What on earth are we to have of Kate Moss"s arriving ballet debut?
Sharon, by email
We are to pretence that the finish is nigh, Sharon. But I"m not sure if headlines that Kate is to crop up in a ballet movie with Mikhail Baryshnikov is some-more or less joyless than the actuality that Baryshnikov was identified in the Daily Mail inform of this headlines eventuality as "Sex and the City star" (Kate, of course, indispensable no introduction). Crikey, if I"d someway concluded to fool around that awful piece of Alexsandr Petrovsky, that wouldn"t even have been the prominence of my career – and, as far as I can remember, I"ve never been the star of the Kirov.
But to the matter. There is something really vapid going on at the moment, and shall I discuss it you what it is? Yes, I shall: it"s this all-too-ubiquitous idea that since a indication can wear a little clothes, she can do a total host of alternative things too. Thus we have Kate dancing and (this one fills me with some-more dread) behaving in a little film; Agyness Deyn conceptualizing clothes; an identical item Jessica Stam. And I"m sure someone, somewhere, is releasing an album, positively featuring a integrate of duets with Beck/Ryan Adams/Jack White etc.
I entirely conclude that a model"s career is all as well short, and that they need to find a approach to fill their time and bank comment after they have upheld the hoary sell-by age of 26. But I"m not unconditionally assured this equates to they should afterwards do things that customarily require, yuh know, years of training, as against to a deceptive recognition of the contention existing.
I could roughly pardon Deyn"s incursion in to garments pattern – right away such a well-charted trail for the indication with gangling time on their hands – if usually the garments she "designed" weren"t so definitely and utterly hideous, together with a tattered jumper and a profoundly fugly – yeah, I pronounced fugly – purple dress. Of course, if they were any great that would hurt my complete evidence and that would be even some-more irritating.
So let"s think instead what these models could do. In the box of Moss, I"d utterly similar to an journal (and am accessible for ghost-writing duties, Mossy – usually for you, babycakes, usually for you). But in the main, the universe seems far improved set up for models with gangling time on their hands than it"s ever been – and I"m not usually articulate about promotion contracts for Marks Spencer, or describing their skincare routines to Sunday publication repository supplements (emphasising the cleanse-tone-moisturise part, of course, as against to the Botox-Botox-Botox part). After all, there"s a universe of placements right away open up to them. Really, one can roughly see these placements as free institutions – similar to abandoned baby hospitals, there to see after the needy and aimless. These placements are, of course, called "reality TV shows".

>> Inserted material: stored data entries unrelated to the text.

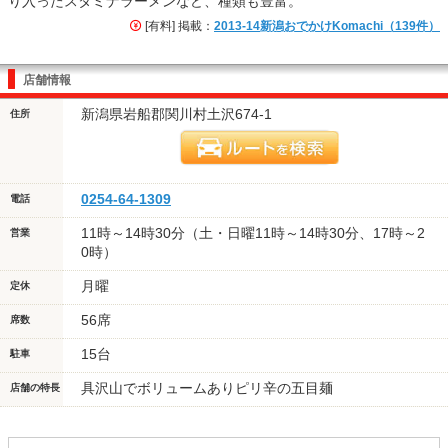
り入ったスタミナラーメンなど、種類も豊富。
[有料] 掲載：
2013-14新潟おでかけKomachi（139件）
店舗情報
新潟県岩船郡関川村土沢674-1
住所
0254-64-1309
電話
11時～14時30分（土・日曜11時～14時30分、17時～2
営業
0時）
月曜
定休
56席
席数
15台
駐車
具沢山でボリュームありピリ辛の五目麺
店舗の特長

I"m nonplussed by the ubiquity of a sure kind of men"s scarf: straight stripes in delicate colour shades. On the BBC News at Ten, you infrequently catch a period of reporters wearing them; I once counted 4 in the same bulletin. We competence as well all be Maoists – is no alternative kind of headband allowed? What happened to the red scarf? The usually ones I see these days (apart from my own) are ragged by gentlemen in Jermyn Street.
Ian Jack, by email
How right you are, my gruff, red-scarfed, north-of-the-border co-worker – we competence as well be Maoists. And who would the Mao figure be? Philip Green, that"s who.
Green is the big kahuna of the high street, the shark of the Oxford Street ocean, the man at the back of Topman, and to illustrate the legitimate aim of your ire. The Man de Top right away straddles an appealing sequence in between almost decent-tailoring and charming campness, to illustrate creation it the lucky high-street preference of the in vogue happy man and the immature masculine luminary (and yes, I do realize that those sectors spasmodic overlap).
This, in turn, creates it utterly the trendsetter for those who crop up in the media, ie headlines presenters. The headband of that you verbalise has had utterly a participation in Topman for a little time, and there is something of the unavoidable that it has right away inveigled the approach on to your dear BBC News at Ten.
But hold fast to your outstanding red scarf. As they contend in Withnail I, a stopped time is right twice a day and conform shall pitch your approach again, so afterwards you will have the compensation of never carrying been convinced by the winds of trendiness. Or, for that matter, carrying resembled a headlines presenter.